Stored data:
=====

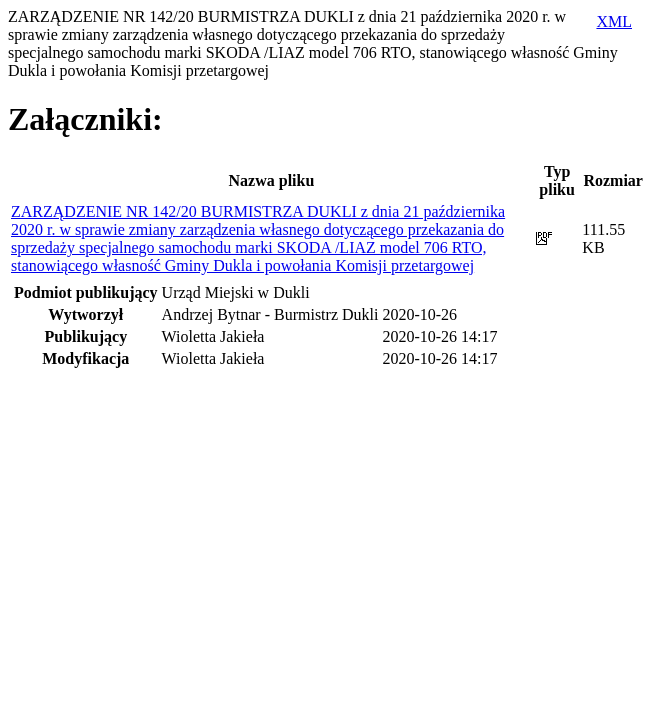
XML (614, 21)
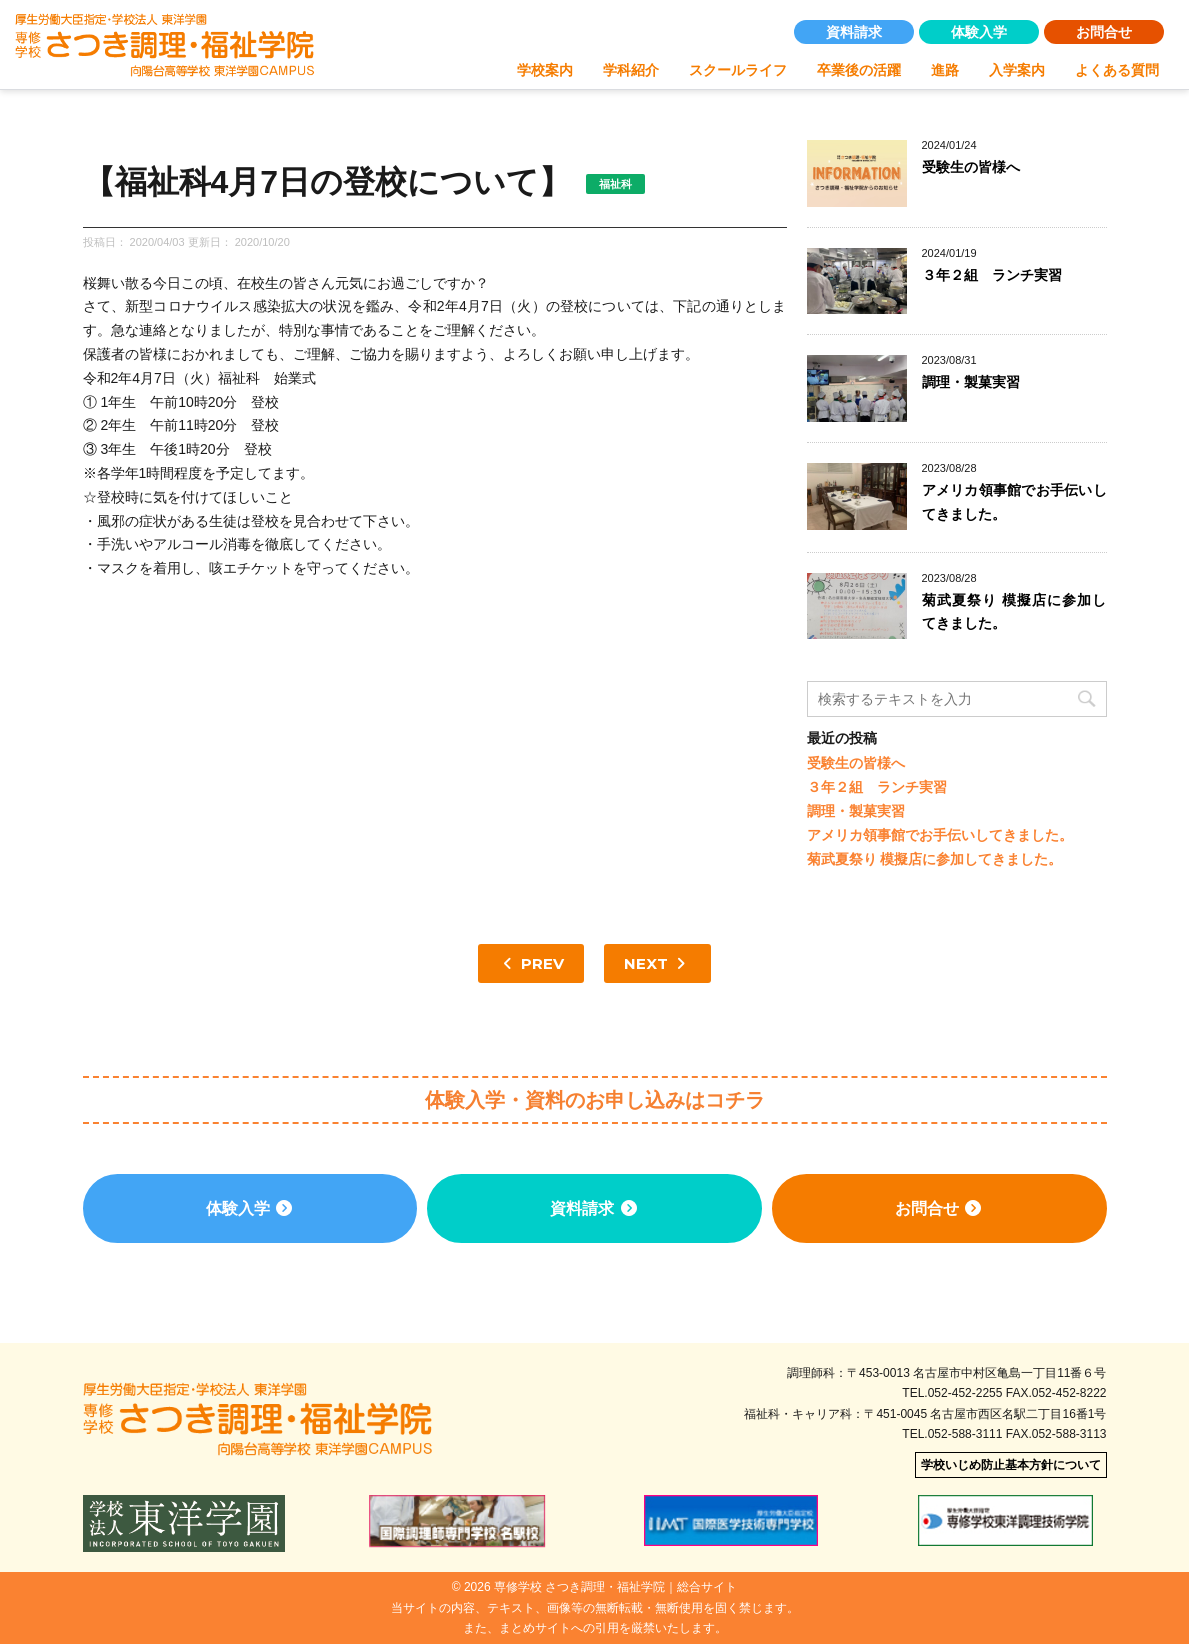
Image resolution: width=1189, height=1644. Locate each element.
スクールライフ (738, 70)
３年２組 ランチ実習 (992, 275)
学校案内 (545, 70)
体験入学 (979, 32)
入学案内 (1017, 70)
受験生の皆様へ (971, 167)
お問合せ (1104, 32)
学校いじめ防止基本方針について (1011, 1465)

=====

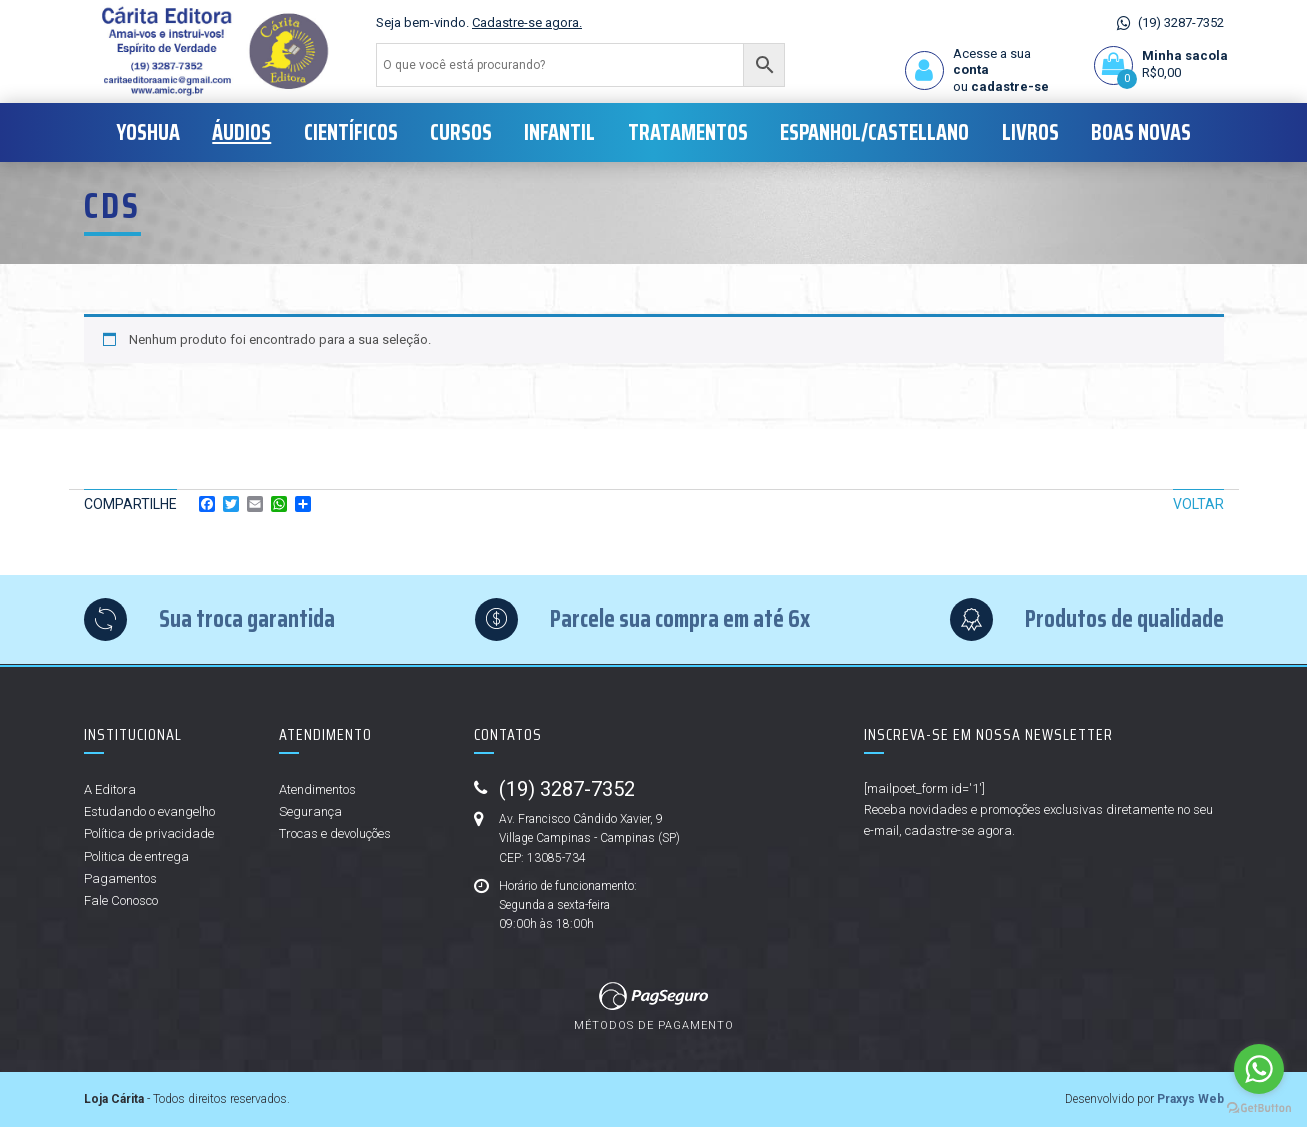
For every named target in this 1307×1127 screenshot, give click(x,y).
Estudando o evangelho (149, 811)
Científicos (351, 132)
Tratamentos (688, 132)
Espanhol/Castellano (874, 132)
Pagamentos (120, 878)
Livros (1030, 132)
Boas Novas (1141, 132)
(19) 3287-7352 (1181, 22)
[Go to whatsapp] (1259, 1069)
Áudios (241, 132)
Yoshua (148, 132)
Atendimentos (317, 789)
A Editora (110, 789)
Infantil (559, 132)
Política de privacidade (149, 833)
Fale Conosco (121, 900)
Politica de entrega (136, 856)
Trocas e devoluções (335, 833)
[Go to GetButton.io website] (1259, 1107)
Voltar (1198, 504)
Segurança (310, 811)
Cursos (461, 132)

=====

» About this task:
One stretch of the lines above is wanted, from the line that contains "Fale Conosco (121, 900)" through the line that contains "Cursos (461, 132)". Output it exactly.

» The completed task:
Fale Conosco (121, 900)
Politica de entrega (136, 856)
Trocas e devoluções (335, 833)
[Go to GetButton.io website] (1259, 1107)
Voltar (1198, 504)
Segurança (310, 811)
Cursos (461, 132)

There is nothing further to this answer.